Carson Creek Vacation Resorts, Inc., d/b/a Carson Creek Campground v. State of Tennessee, Dept. of Rev.,
The defendant alternatively contends that, if the statute is ambiguous, any ambiguity must generally be resolved in the defendant’s favor.
See Key v. State,
If the defendant’s interpretation is correct, only a person who is already a defendant in another proceeding would be capable of committing the most serious drug offenses. Other provisions of the 1989 Act belie that interpretation:
(a) It is an offense for a person to knowingly possess or casually exchange a controlled substance unless the substance was obtained directly from, or pursuant to, a valid prescription or order of a practitioner while acting in the course of professional practice.
(b) It is an offense for a person to distribute a small amount of marijuana not in excess of one-half (½) ounce (14.175) grams).
Tenn.Code Ann. § 39-17-418. (Emphasis added). In other words, the interpretation offered by the defendant would not allow most serious drug offenders to be convicted because they were not “defendants” at the time they committed the offense. In contrast, those guilty of casual exchange or mere possession of small amounts of marijuana are almost certain to be punished because the statute only requires that one be a “person” not a “defendant” when they commit these offenses.

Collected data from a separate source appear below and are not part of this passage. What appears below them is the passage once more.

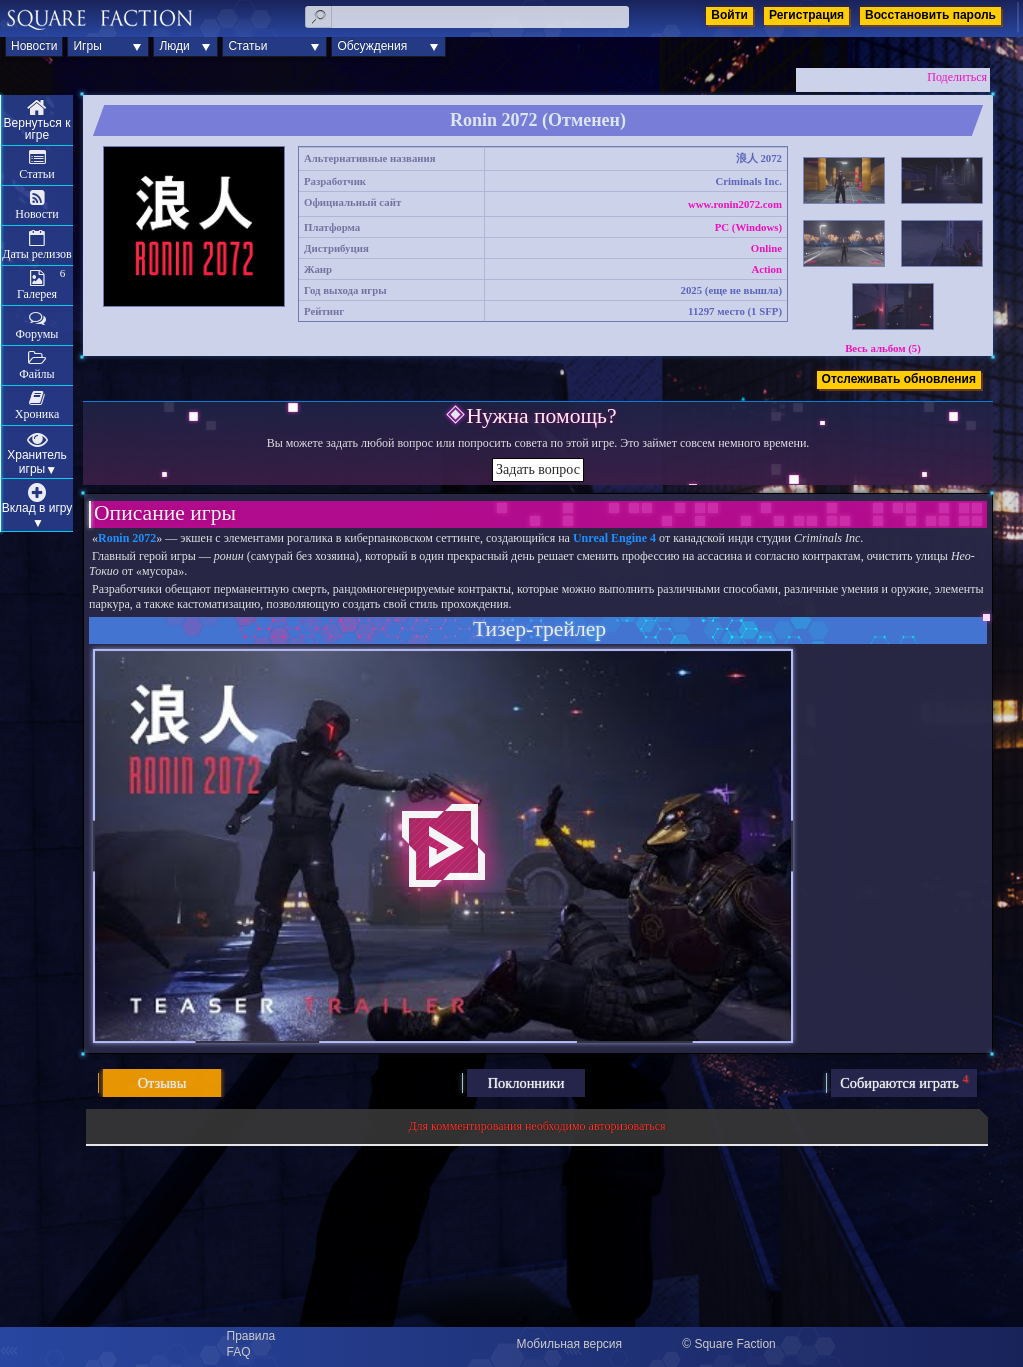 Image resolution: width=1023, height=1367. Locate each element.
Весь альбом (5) (883, 348)
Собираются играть (904, 1081)
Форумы (37, 334)
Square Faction (734, 1344)
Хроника (37, 414)
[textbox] (467, 17)
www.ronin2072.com (735, 204)
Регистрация (806, 15)
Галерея (37, 294)
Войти (729, 15)
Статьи (247, 46)
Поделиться (957, 77)
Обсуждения (372, 46)
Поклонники (526, 1083)
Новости (34, 46)
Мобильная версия (570, 1344)
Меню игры (37, 120)
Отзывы (162, 1083)
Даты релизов (37, 254)
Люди (174, 46)
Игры (87, 46)
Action (766, 269)
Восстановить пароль (930, 15)
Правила (251, 1336)
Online (766, 248)
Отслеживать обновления (899, 379)
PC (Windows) (748, 227)
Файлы (36, 374)
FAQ (239, 1352)
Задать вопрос (538, 469)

Under these circumstances, the applicable factors lead us to conclude that the legislature did not intend to require that persons committing the most serious drug offenses already be “defendants” in order for their conduct to be punishable under Tenn.Code Ann. § 39-17-417(a). While the defendant correctly points out that statutory ambiguities should generally be resolved in favor of the defense, such a resolution here would lead to an absurdity. The 1989 Act appears to use the terms “person” and “defendant” interchangeably. The legislative history of *738 the Act does not reflect any effort to decriminalize drug offenses. If anything, the reverse is true. A just interpretation should reflect the objectives of the criminal code. Thus, we hold that the term “defendant” includes all persons.

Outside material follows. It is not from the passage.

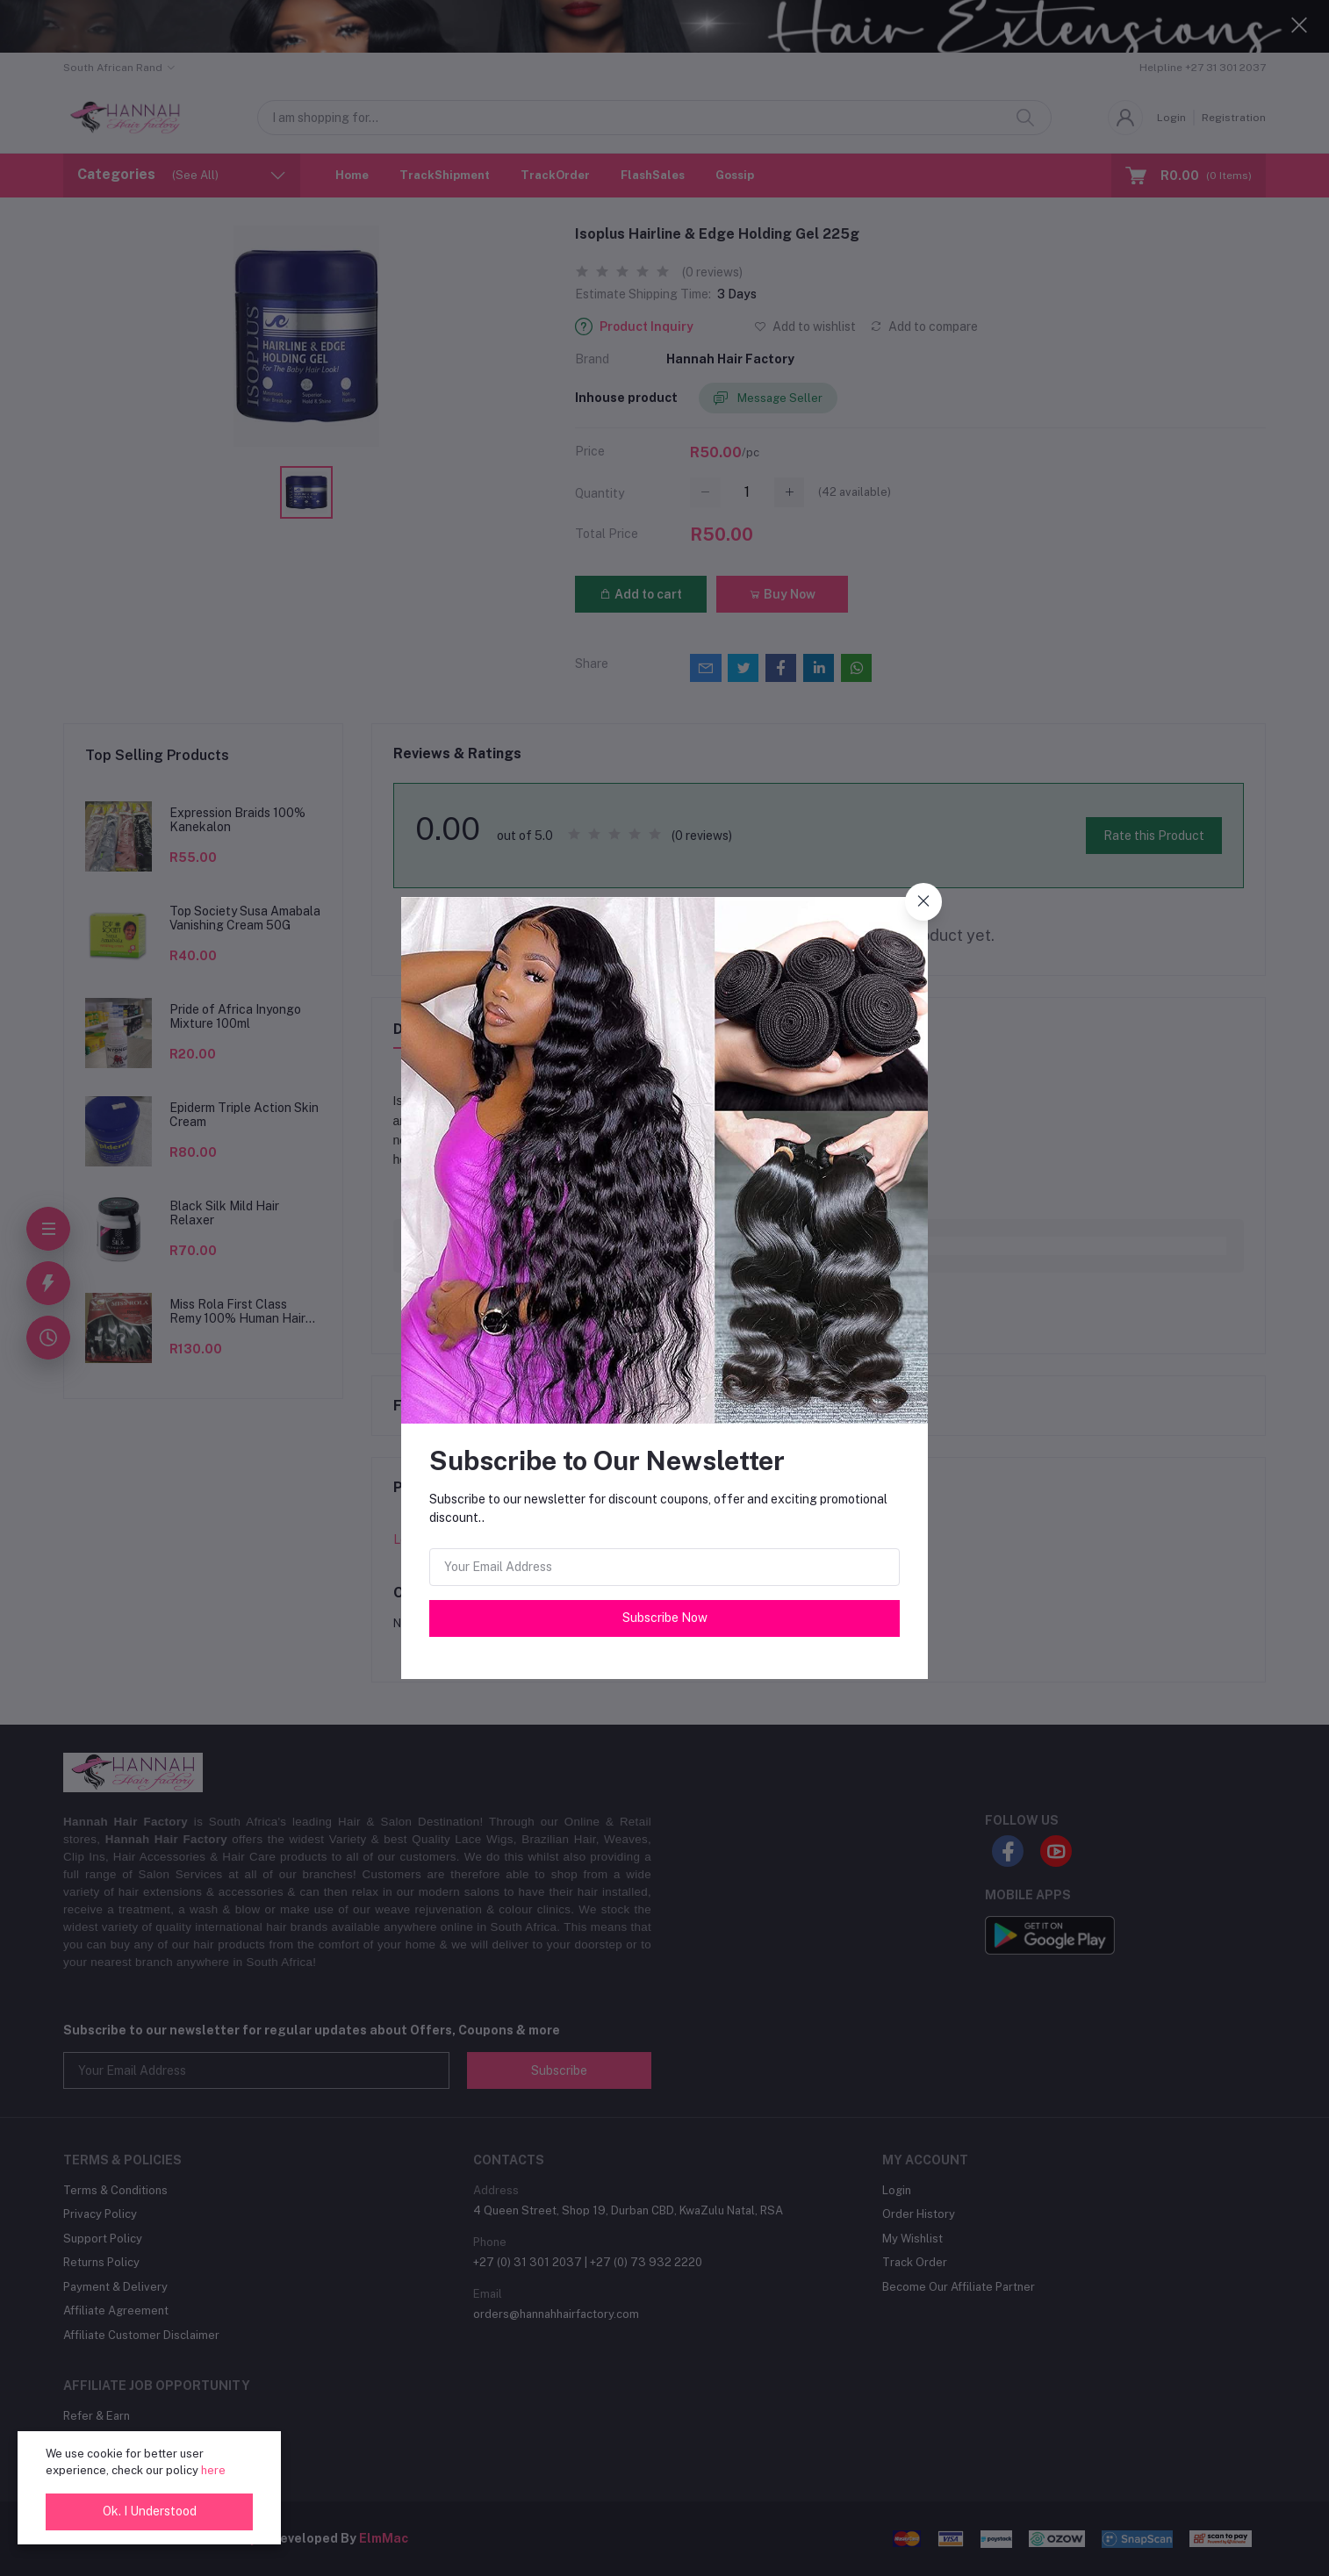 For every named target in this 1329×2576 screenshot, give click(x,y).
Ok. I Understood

Accordingly, the judgment of the trial court dismissing the second indictment and refusing to dismiss counts three and four of the original indictment is affirmed. The judgment of the trial court dismissing counts one and two of the original indictment is reversed; those counts are reinstated. The cause is remanded for trial.
Notes
. In a drug offense prosecution of a police officer, our court held it was fundamental error not to instruct the jury that under Tenn.Code Ann. § 53-ll-410(c) an officer may not be guilty if he possesses drugs in lawful performance of his duties.
. Section 918.13 of the Florida Statutes states that:
(1) No person, knowing that a criminal trial or proceeding or an investigation by a duly constituted prosecuting authority, law enforcement agency, grand jury or legislative committee of this state is pending or is about to be instituted, shall:
(a) Alter, destroy, conceal, or remove any record, document, or thing with the purpose to impair its verity or availability in such proceeding or investigation.